Application of Horticultural and Tissue Culture Methods for Ex Situ Conservation of Endangered Primula farinosa L.

Our study aimed at active conservation of the last location of Primula farinosa, an endangered species in Poland, and assessed reproduction by seeds and plant propagation on sterile media in tissue culture conditions. We identified gibberellic acid (GA3) as the key factor stimulating germination of P. farinosa seeds. Growing juvenile plants under controlled temperature of 18/16 °C day/night yielded good quality plant material without mycorrhization. In tissue culture, the most favorable medium for shoot propagation was MS supplemented with the lowest tested concentration of indole-3-butyric acid (IBA; 0.05 mg dm−3) and 6-benzyl-aminopurine (BAP; 0.1 mg dm−3).

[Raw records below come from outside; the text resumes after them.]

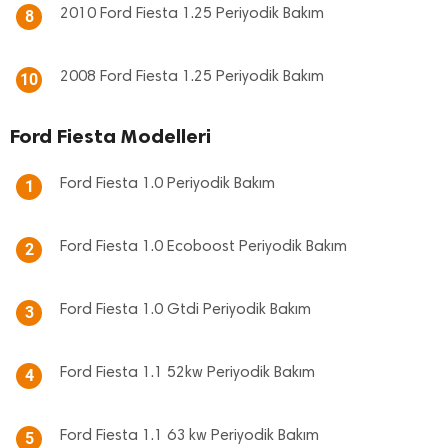
2010 Ford Fiesta 1.25 Periyodik Bakım
8
2008 Ford Fiesta 1.25 Periyodik Bakım
10
Ford Fiesta Modelleri
Ford Fiesta 1.0 Periyodik Bakım
1
Ford Fiesta 1.0 Ecoboost Periyodik Bakım
2
Ford Fiesta 1.0 Gtdi Periyodik Bakım
3
Ford Fiesta 1.1 52kw Periyodik Bakım
4
Ford Fiesta 1.1 63 kw Periyodik Bakım
5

The rooting ability of shoots was high and comparable for all auxins used. 2C DNA content of seed-derived and micropropagated plants did not indicate any change in the ploidy level during in vitro cultivation. Plants derived from seeds and tissue cultures were compared in a 2-year study. Of all the characteristics compared, only the number of flowers per inflorescence was lower for micropropagated plants when compared with the seed-origin plants in the first year of observation. The difference was of transient nature and was not observed in the second year of the study. Effective protocols for in vivo and in vitro propagation of P. farinosa were developed, which can be used in practical species protection.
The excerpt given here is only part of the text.